• _Exercise instructions_
Quote every entry word for word.

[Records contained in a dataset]
· · · · ·

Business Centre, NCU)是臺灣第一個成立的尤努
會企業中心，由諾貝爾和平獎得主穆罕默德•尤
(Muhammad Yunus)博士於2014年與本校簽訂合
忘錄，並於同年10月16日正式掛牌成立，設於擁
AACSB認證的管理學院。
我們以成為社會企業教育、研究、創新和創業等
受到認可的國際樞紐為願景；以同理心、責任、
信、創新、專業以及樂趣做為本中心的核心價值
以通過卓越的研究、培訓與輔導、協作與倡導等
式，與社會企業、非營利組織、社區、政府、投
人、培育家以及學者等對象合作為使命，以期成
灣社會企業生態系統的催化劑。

· · · · ·

• _Final answer_
Business Centre, NCU)是臺灣第一個成立的尤努
會企業中心，由諾貝爾和平獎得主穆罕默德•尤
(Muhammad Yunus)博士於2014年與本校簽訂合
忘錄，並於同年10月16日正式掛牌成立，設於擁
AACSB認證的管理學院。
我們以成為社會企業教育、研究、創新和創業等
受到認可的國際樞紐為願景；以同理心、責任、
信、創新、專業以及樂趣做為本中心的核心價值
以通過卓越的研究、培訓與輔導、協作與倡導等
式，與社會企業、非營利組織、社區、政府、投
人、培育家以及學者等對象合作為使命，以期成
灣社會企業生態系統的催化劑。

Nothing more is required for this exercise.